* ABOUT THIS TASK
In the entries that follow, how many lines contain "قسمتی"? Answer with the number only.

[AVAILABLE DATA — start]

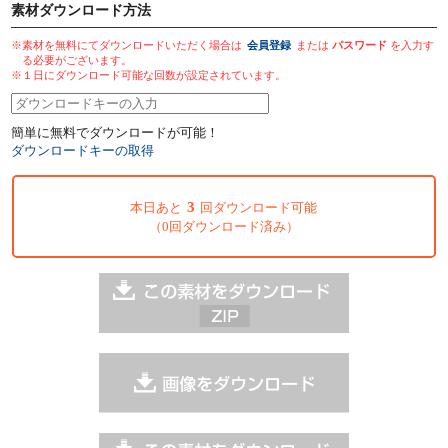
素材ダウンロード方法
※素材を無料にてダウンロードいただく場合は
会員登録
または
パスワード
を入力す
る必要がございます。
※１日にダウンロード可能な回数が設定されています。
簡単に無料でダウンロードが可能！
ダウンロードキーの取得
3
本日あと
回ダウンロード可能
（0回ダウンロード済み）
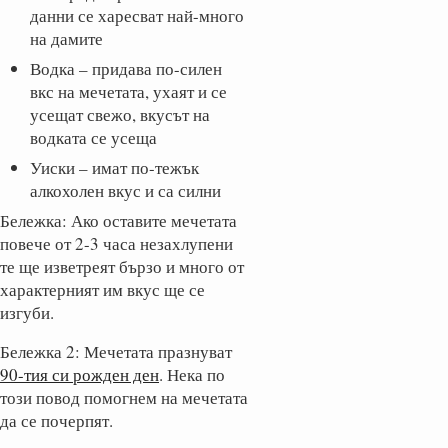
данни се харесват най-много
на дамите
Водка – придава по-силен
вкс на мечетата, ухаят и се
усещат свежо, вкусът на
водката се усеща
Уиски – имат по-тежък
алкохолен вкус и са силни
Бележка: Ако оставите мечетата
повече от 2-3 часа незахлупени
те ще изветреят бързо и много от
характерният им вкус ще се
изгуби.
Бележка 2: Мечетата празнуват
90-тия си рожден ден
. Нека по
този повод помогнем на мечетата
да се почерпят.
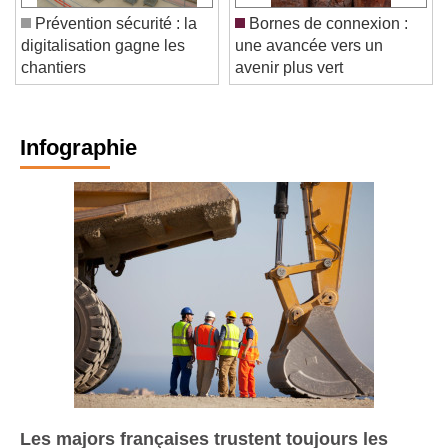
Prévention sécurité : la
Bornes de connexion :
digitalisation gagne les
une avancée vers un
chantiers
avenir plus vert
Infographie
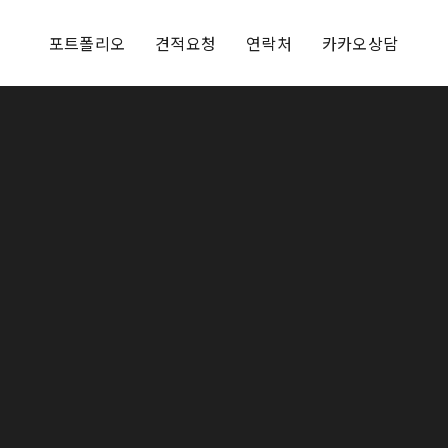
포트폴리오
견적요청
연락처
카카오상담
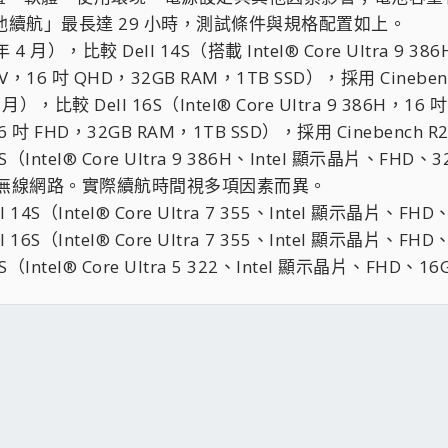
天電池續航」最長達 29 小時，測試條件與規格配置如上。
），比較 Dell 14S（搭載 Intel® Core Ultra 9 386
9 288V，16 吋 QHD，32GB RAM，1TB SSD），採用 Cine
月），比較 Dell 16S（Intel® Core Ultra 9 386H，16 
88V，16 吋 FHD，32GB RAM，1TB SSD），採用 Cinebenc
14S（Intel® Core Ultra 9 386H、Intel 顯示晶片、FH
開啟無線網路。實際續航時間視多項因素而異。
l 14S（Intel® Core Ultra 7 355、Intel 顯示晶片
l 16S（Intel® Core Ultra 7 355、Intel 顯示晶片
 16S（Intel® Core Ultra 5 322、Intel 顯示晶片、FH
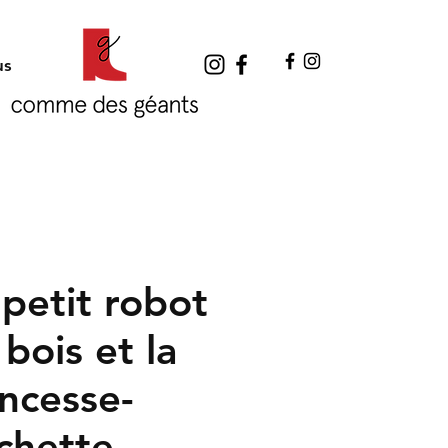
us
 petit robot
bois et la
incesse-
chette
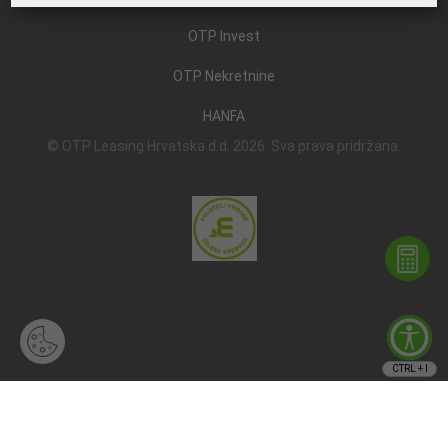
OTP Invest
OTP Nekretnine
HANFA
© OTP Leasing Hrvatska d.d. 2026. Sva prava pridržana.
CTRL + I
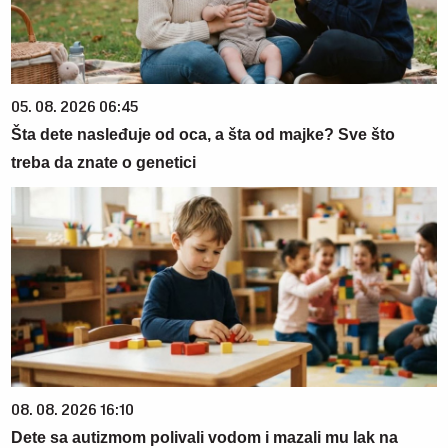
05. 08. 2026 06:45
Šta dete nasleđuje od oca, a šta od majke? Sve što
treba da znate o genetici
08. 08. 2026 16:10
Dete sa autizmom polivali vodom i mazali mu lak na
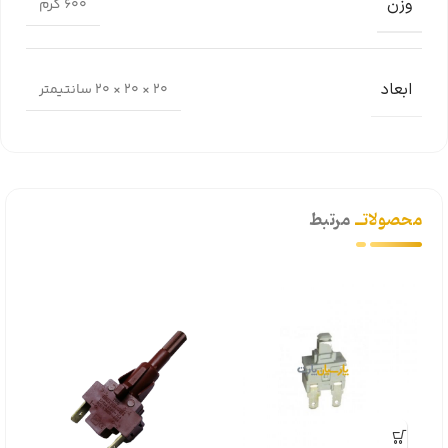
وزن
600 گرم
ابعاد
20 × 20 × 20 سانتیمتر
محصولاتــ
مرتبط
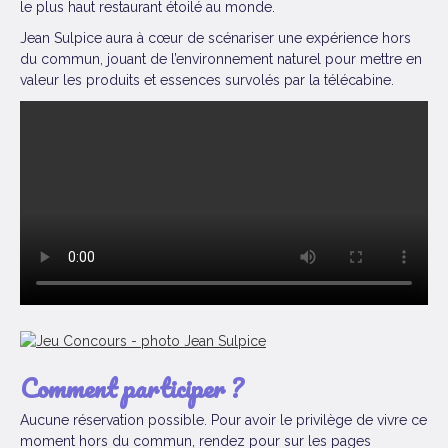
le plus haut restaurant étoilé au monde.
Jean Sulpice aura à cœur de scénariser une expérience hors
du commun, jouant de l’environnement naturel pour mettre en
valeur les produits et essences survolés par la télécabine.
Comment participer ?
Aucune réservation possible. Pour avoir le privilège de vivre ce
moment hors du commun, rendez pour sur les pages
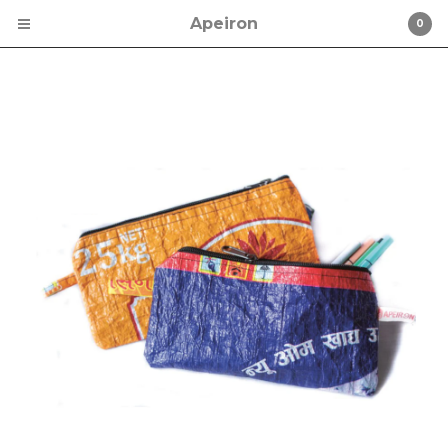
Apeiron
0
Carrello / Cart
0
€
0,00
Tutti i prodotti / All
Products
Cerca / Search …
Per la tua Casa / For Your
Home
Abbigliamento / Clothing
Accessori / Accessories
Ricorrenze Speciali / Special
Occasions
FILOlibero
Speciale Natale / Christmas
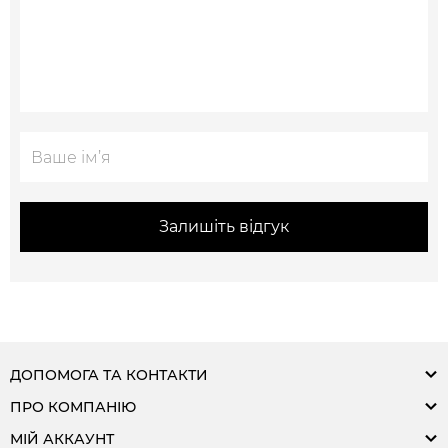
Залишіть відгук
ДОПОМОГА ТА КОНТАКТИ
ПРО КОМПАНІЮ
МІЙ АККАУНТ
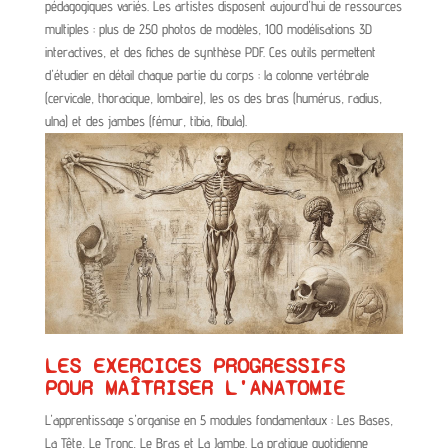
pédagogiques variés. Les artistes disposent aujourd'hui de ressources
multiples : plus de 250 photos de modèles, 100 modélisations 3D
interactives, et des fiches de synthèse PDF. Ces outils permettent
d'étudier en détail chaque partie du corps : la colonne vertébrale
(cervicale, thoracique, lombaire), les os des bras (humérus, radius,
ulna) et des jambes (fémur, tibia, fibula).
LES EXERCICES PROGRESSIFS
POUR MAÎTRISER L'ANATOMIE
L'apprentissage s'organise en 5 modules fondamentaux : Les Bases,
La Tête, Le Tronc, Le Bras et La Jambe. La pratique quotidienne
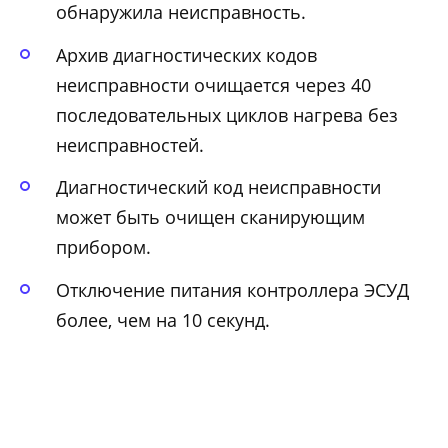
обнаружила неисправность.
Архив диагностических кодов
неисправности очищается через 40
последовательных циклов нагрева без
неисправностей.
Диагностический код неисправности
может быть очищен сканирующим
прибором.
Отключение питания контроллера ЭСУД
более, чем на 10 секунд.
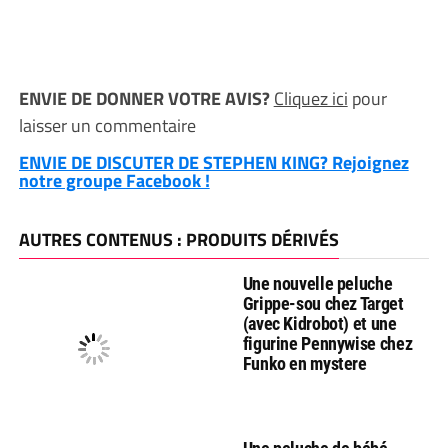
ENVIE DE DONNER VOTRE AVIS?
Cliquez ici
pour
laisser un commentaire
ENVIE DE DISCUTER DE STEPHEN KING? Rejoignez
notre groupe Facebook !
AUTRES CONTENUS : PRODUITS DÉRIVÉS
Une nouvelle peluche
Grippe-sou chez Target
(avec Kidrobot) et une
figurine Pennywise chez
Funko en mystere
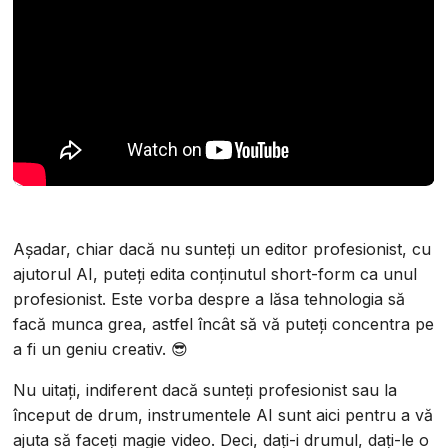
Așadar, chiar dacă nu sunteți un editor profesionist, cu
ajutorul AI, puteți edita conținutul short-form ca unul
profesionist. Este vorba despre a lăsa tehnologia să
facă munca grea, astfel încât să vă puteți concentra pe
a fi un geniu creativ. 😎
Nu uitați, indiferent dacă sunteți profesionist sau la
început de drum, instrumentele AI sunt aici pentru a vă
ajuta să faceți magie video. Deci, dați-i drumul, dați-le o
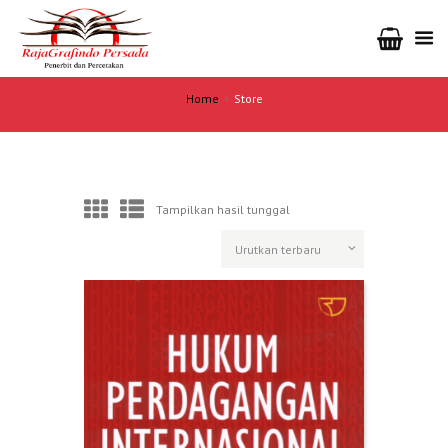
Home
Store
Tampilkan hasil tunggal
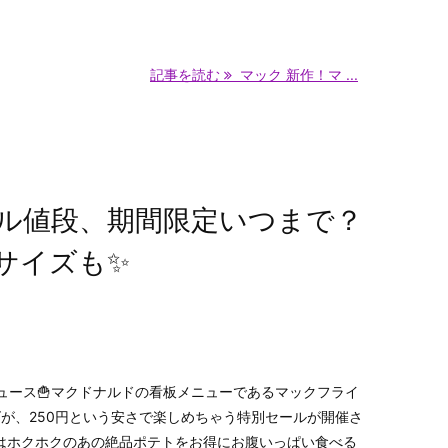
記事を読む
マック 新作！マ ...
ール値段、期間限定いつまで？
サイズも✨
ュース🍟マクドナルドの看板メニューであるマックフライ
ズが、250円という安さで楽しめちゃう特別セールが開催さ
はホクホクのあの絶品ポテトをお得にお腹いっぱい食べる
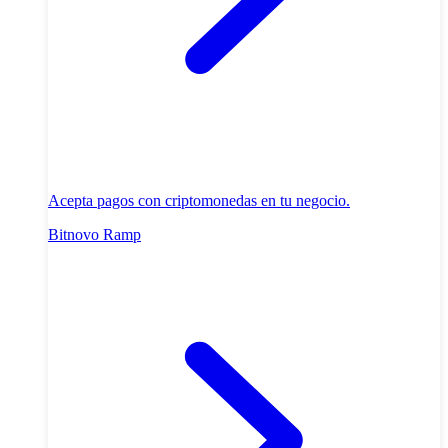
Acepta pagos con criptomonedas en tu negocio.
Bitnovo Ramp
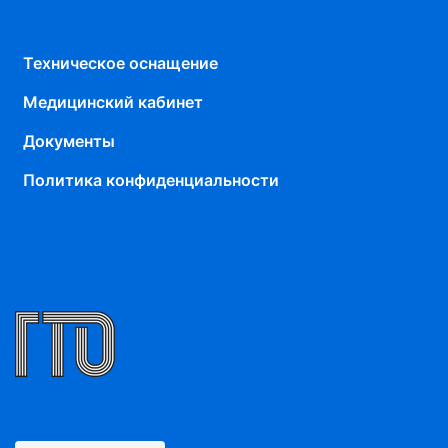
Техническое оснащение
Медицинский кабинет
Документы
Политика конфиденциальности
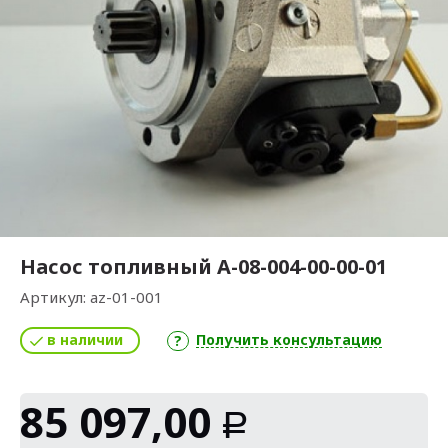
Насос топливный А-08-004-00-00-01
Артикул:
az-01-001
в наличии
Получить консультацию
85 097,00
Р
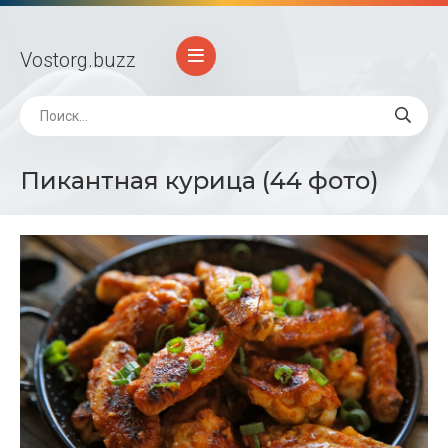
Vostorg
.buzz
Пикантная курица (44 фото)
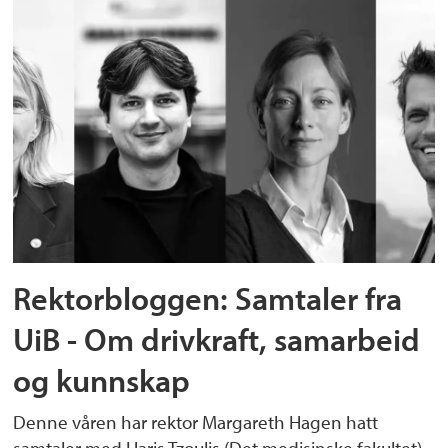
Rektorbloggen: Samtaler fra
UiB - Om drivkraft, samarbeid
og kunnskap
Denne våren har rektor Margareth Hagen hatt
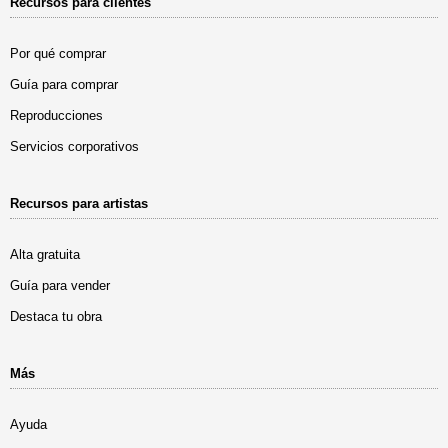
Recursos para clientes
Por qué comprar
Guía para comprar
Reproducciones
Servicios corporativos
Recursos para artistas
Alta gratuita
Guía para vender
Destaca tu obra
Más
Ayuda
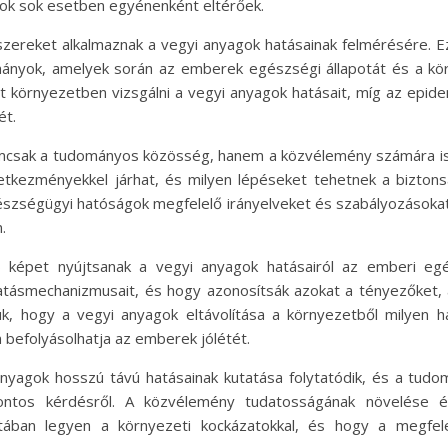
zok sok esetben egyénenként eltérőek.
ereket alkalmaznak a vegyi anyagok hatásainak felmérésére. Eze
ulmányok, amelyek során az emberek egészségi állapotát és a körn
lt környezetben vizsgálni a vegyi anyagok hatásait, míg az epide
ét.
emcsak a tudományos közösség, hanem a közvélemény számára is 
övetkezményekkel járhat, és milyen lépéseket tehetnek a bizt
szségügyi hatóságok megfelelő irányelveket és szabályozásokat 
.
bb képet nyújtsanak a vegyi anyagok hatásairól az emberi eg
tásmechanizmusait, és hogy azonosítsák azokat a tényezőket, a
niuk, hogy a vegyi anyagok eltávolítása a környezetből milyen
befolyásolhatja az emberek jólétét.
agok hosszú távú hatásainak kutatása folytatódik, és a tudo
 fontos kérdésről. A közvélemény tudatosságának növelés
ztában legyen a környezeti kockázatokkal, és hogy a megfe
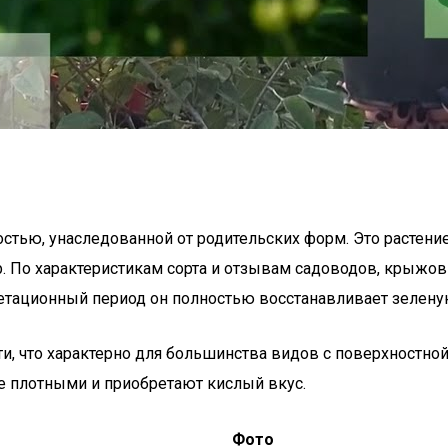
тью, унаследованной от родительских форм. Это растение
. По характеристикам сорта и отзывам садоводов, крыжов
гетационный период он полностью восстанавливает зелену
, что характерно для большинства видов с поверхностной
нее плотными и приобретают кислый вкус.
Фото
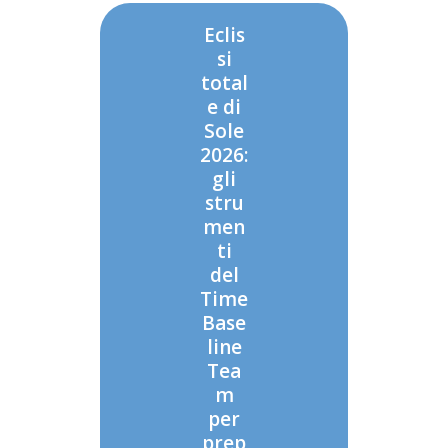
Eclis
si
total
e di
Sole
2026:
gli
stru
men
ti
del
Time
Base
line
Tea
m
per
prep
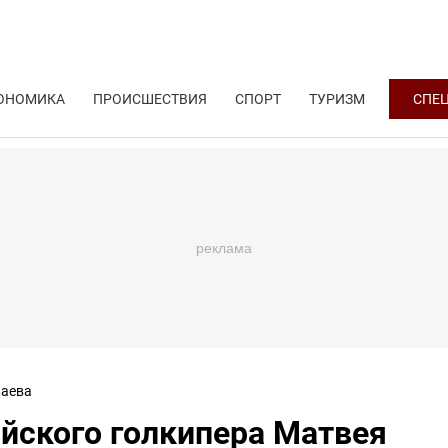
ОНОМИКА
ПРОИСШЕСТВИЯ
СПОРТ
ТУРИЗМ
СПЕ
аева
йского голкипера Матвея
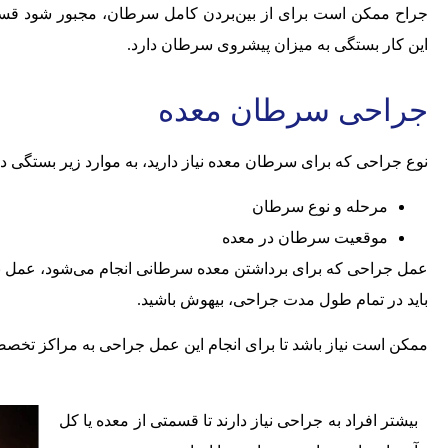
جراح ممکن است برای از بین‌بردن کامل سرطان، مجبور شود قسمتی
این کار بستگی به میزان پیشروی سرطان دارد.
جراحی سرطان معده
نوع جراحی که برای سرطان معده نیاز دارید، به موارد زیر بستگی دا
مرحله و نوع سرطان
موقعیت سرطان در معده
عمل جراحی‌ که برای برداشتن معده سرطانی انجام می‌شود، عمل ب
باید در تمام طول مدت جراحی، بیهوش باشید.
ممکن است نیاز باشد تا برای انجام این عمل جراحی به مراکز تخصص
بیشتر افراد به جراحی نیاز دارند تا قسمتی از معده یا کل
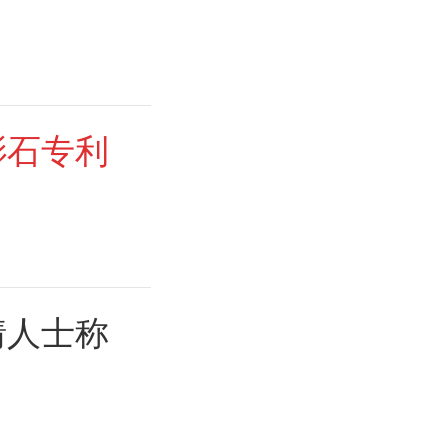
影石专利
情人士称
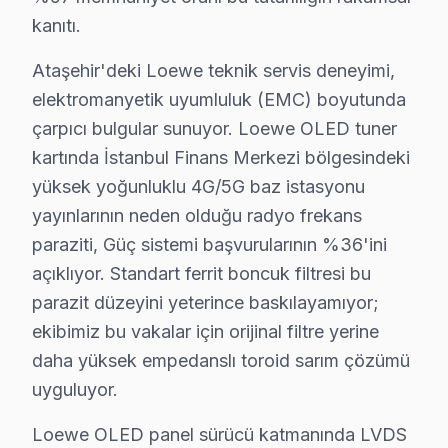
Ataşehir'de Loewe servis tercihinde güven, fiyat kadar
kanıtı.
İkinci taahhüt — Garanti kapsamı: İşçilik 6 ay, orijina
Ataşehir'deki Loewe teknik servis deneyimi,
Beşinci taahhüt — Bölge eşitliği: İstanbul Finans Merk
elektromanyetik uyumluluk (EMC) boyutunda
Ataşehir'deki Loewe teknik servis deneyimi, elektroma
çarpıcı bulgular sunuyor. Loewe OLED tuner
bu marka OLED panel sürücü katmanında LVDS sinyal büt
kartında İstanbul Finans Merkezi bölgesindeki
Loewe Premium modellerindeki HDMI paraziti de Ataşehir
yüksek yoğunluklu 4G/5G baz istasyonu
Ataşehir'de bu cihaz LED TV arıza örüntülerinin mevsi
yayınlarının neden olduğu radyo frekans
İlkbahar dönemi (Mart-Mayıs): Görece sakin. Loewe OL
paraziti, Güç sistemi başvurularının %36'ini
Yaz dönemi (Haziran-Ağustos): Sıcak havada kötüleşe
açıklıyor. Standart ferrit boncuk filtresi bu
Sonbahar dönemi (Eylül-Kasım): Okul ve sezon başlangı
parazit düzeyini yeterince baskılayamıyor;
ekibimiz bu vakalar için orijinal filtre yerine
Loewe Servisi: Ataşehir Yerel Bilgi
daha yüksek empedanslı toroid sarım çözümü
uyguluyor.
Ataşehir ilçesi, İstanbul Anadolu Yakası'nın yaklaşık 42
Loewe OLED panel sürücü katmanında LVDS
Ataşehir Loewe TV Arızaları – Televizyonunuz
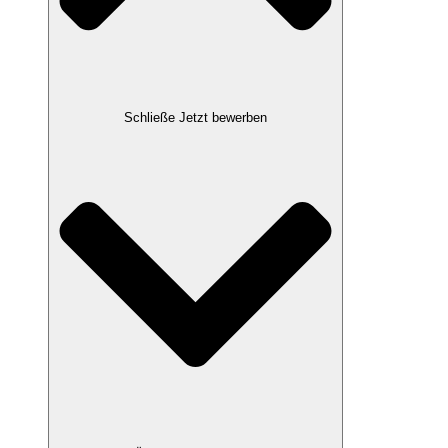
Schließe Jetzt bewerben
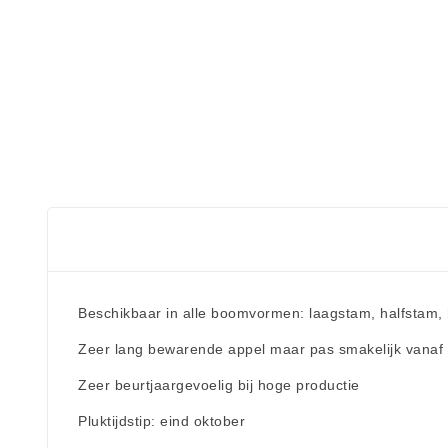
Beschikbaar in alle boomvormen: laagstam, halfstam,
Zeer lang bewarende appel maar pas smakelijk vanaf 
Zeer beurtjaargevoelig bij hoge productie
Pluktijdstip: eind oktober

[AVAILABLE DATA — finish]

* RESULT
2